More Difficult Phase of Hurricane Relief Underway

The Hurricane María Disaster Relief Center at Orlando International Airport, seen in November, has helped thousands of Puerto Rican evacuees. /Maria Padilla

The 2018 new year will open a second, more difficult, phase of Hurricane María relief efforts for Puerto Ricans in Central Florida, after the new arrivals center at Orlando International Airport closes its doors on December 29.

The shuttering of the facility – which has helped 34,000 mostly Puerto Ricans since it opened October 3, including at  Miami-Dade airport and Port Everglades – will leave Central Florida with two relief centers, one each in Osceola and Seminole counties. Orange County, which partnered with agencies at the airport, is opening a relief center before year’s end.

The assistance needed in the new year will be different from the aid first offered to evacuees, who are escaping unlivable conditions on the island – as of this writing, Puerto Rico has gone nearly 100 days without full electricity, the longest blackout in U.S. history. Orlando-area agencies have to grapple with efforts to help stabilize the lives of evacuees, by definition a thornier initiative, given the lack of available resources, most significantly affordable housing.

Stabilizing Lives

What happens when temporary housing vouchers expire for thousands of people living in motels mostly in Osceola and Orange? Will elected officials continue to point “that-a-way” toward who is responsible for stepping up to the plate? Will they join forces to tackle issues together?

The Hurricane María Disaster Relief Center, as the center is officially known, was an extraordinary move by gubernatorial executive order but it didn’t come with state dollars attached. Each agency has borne the cost of its involvement.

Hurricane Relief

Evacuees in Orlando received:

  • Job referrals
  • Health services
  • Assistance from FEMA
  • Emotional and spiritual care
  • Food assistance
  • Public school registration
  • Clothing assistance
  • ID cards or drivers licenses
  • Lynx bus passes

This does not include the over 4,000 students who have enrolled in Orange County schools and over 2,000 in Osceola, which has the highest concentration of Puerto Ricans in the state of Florida. Gov. Rick Scott this week called on Congress to pass relief funding to provide “critical funding for local school districts enrolling students displaced from Puerto Rico,” among other things.

Lamentably, most local Latino efforts are understandably focused on aid to Puerto Rico, but they need to start focusing attention on local assistance for the tens of thousands of evacuees here. In fact, the only local Latino group providing assistance to Puerto Rican evacuees is Latino Leadership Inc., according to information provided by the governor’s office. That is not enough.

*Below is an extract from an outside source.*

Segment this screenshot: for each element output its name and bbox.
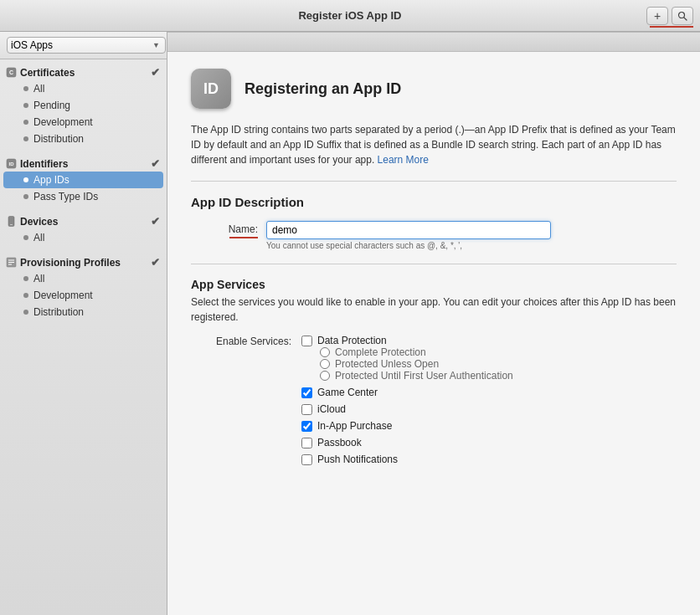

Another local group CASA, or Coordinadora de Apoyo, Solidaridad y Ayuda, has sent 2 million pounds of food and supplies to Puerto Rico. Coordinator Jimmy Torres Vélez of Iniciativa Acción Puertorriqueña said he would turn his attention to Orlando “very soon” by participating in case management along with other agencies at its 19,000 square-foot warehouse on Goldenrod Road owned by Orange County government. That is good news, as the warehouse is stocked with food and supplies that could be put to good use here.

New Housing Legislation

State Rep. Bob Cortés (R-Altamonte Springs and a member of the House Select Committee on Hurricane Response and Preparedness) is probably the state’s most vocal supporter of the Puerto Rican evacuees, pushing Gov. Scott to do more. He has proposed House Bill 987 on affordable housing.

The bill steps on several political toes by calling for a five-year ban on impact fees, causing indigestion among local elected officials who depend on impact fees for additional revenue and opponents of growth who depend on the fees to slow development of the area’s open space. (It’s unclear whether an impact fee ban would propel affordable housing.)

It also pushes lawmakers to restore Sadowski funds, a state trust for affordable housing that the Legislature raids each year, grabbing about half of it or $150 million to fill budget holes.

Cortés wrote in a tweet that the proposed legislation, “[i]ncludes policy changes from local & state,” and then he tweaked the noses of federal elected officials, stating “Now if we get help from the , it will be complete .

To be fair to other state legislators, Cortés is in the Republican majority, while all of Orange County’s Hispanic federal and state delegations are in the Democratic minority – Congressman Darren Soto, State Sen. Víctor Torres, State Reps. Amy Mercado and Carlos Guillermo Smith. Two other congressional officials with a sizable number of Latino constituents – Cong. Val Demings and Cong. Stephanie Murphy – also are Democrats.

Other Considerations

Clearly, the upcoming legislative session also will need to cough up more funds for education to accommodate the new students as well as medical care in the form of Medicaid – in a state that never accepted Obamacare, which called for a significant expansion of Medicaid. (NOTE: Because Florida was a Hurricane Irma disaster area, the Obamacare sign up period expires December 31.) More funds should be channeled to local non profits that are first in line to provide evacuee assistance but last in line for funding.

The December 29 closing of Florida’s Hurricane María Relief Centers, the legislative session and local efforts are the most important determining factors in the next phase of aid to Puerto Rican evacuees.